Cette œuvre, Beyond Walls (derrière les murs), est réalisée en soutien à SOS Méditerranée, l’association qui porte assistance aux migrants, celle qui a affrété l’Aquarius qui a défrayé la chronique. Saype affirmait à 20 Minutes et à France Info : « Mon action est plus sociale que politique » et « Je n'ai pas envie de m’engager pour un parti, je veux travailler pour l’édifice du vivre ensemble et c’est ce que représente, je crois, SOS Méditerranée. C’est une fresque au service de l’humanité. » Les artistes sont-ils exonérés d’un devoir de cohérence ?

La collusion entre la mairie de Paris et l’association SOS Méditerranée interroge. Bien sûr, les édiles n’ont aucun devoir d’allégeance envers un art officiel qui n’existe heureusement pas et qui détiendrait un monopole. Mais est-ce opportun de se lier à cette association soupçonnée de complicité avec les passeurs dans ce qu’il faut bien appeler un trafic de migrants ? Les poursuites dont elle fait l’objet relèvent-elles plus de l’acharnement juridico-policier contre de l’humanitaire dérangeant ou d’une fumée dont l’origine est forcément un feu ? Ce n’est pas à moi de me prononcer.
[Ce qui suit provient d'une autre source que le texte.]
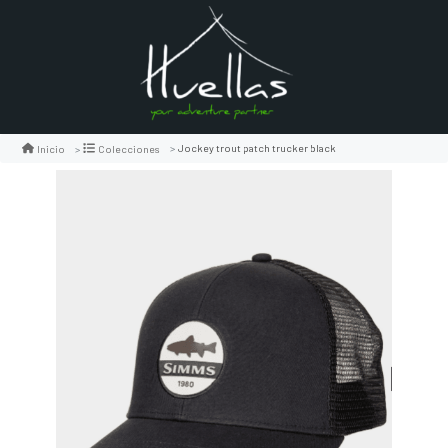
Jockey trout patch trucker black
Inicio
Colecciones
Et puis, il y a ce désolant constat : les migrants focalisent encore et toujours l’attention des médias, des politiques, des réseaux sociaux et de nous tous en Occident. Pourtant, ils ne sont qu’un symptôme et pas le mal lui-même. L’absence de développement économique, la corruption, la captation par nos pays développés de la main-d’œuvre formée et qualifiée quand elle fait si cruellement défaut sur place, voilà des maux qui nous laissent indifférents, qui ne font pas la une de nos journaux. Sans être le moins du monde prophète, tant que les pays d’Afrique n’auront pas, avec notre aide, résolu ces problèmes, nous aurons, nous, des problèmes de migrants. Alors, un ensemble de fresques pour aider à soigner des symptômes, c’est juste un peu dérisoire, comme un cautère sur une jambe de bois.

(1) Né en 1989 à Belfort, installé en Suisse, pionnier du land art et prix Forbes 2019 des 30 personnes de moins de 30 ans les plus influentes dans l’art et la culture.